Y con la llegada de la democracia se firmaron en 1979 los Acuerdos entre el Estado español y la Santa Sede, y en el Acuerdo sobre asuntos jurídicos  y en su artículo III se especifica: “El Estado reconoce como días festivos todos los domingos. De común acuerdo se determinará qué otras festividades religiosas son reconocidas como días festivos.” Acuerdos que en estos 38 años ningún gobierno se ha atrevido a denunciar. Ya va siendo hora. Y si algún gobierno, como el Ayuntamiento de Zaragoza, muestra algún intento de defender la laicidad, se ve sometido a ataques furibundos por tierra, mar y aíre. Y así,  todavía hoy, en 2017, todos los zaragozanos o visitantes de cualquier índole y condición nos vemos obligados, si tenemos la costumbre de transitar por los aledaños de la Plaza del Pilar, a escuchar desde sonoros altavoces a las 12 de la mañana una versión grabada por el coro de los Infanticos del Pilar. Se trata de un himno a la Virgen  del Pilar, que conmemora su ‘aparición’ en Zaragoza en el año 40 d.C. y se compone de cuatro versos: “Bendita y alabada sea la hora, en que María Santísima, vino en carne mortal a Zaragoza, por siempre sea bendita y alabada”. Un buen amigo me ha dicho en repetidas ocasiones con cierta sorna, que le dan ganas de alquilar un piso en la Plaza del Pilar y desde un balcón poner a plena voz el himno de  la Internacional a la misma hora. ¿Cuántas veces podría hacerlo? Ustedes mismos.

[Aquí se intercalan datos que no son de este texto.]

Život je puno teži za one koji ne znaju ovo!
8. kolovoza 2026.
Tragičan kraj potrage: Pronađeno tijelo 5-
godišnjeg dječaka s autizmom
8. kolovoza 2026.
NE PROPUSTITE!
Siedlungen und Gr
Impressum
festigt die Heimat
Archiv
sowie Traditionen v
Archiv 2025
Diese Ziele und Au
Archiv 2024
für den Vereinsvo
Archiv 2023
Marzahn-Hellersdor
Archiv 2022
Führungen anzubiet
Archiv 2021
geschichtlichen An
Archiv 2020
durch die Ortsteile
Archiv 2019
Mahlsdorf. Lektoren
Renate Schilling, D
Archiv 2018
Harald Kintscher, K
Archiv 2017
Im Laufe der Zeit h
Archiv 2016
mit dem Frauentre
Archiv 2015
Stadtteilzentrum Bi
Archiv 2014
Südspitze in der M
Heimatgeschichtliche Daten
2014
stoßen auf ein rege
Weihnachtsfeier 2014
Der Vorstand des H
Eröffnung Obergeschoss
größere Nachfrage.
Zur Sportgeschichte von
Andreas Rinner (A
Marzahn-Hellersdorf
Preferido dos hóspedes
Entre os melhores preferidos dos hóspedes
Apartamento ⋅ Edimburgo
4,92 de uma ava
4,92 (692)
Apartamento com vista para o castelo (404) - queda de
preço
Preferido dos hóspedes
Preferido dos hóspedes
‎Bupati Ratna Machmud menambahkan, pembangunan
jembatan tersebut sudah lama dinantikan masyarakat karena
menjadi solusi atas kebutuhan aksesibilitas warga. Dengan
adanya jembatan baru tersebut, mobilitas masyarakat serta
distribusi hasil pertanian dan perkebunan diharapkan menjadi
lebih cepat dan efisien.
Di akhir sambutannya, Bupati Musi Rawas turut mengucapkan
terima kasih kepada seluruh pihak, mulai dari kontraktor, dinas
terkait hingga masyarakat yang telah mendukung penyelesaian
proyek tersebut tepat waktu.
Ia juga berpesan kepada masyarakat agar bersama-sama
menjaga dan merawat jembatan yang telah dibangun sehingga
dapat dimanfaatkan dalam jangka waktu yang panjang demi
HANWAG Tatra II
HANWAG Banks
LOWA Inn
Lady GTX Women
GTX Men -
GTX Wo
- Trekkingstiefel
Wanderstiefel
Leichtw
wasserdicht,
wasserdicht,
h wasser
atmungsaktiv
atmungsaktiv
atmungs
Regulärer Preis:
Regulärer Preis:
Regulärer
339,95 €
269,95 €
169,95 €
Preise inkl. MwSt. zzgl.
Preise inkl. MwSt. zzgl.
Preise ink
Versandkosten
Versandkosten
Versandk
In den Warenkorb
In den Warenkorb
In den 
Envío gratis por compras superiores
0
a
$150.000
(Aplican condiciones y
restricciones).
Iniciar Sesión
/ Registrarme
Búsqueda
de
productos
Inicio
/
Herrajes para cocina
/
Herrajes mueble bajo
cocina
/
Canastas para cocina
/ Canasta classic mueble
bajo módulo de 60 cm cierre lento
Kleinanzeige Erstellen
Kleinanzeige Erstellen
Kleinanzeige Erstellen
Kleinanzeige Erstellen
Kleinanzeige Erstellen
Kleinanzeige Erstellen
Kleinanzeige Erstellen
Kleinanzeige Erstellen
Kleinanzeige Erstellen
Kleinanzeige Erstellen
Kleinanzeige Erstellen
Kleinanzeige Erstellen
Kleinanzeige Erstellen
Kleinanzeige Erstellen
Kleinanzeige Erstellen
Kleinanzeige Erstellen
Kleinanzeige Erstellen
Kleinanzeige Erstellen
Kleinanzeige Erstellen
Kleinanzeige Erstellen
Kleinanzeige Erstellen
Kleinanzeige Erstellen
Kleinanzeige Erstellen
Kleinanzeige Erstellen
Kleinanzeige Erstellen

Por ende, me parecen muy oportunas y plenamente vigentes las palabras del conde de Romanones: “Para el gobernante, pocas cosas hay más difíciles y delicadas que cuanto atañe a las relaciones con la Iglesia, terreno muy propenso a resbalarse. Para recorrerlo, toda precaución es poca. Unas páginas que contuvieran las reglas del buen vivir con la Iglesia serían utilísimas. Mas, ¡cuán difícil escribirlas! No se olvide que la Iglesia se declara “per se sufficiens”. Esto no obsta para afirmar que también el Estado es “sufficiens per se”.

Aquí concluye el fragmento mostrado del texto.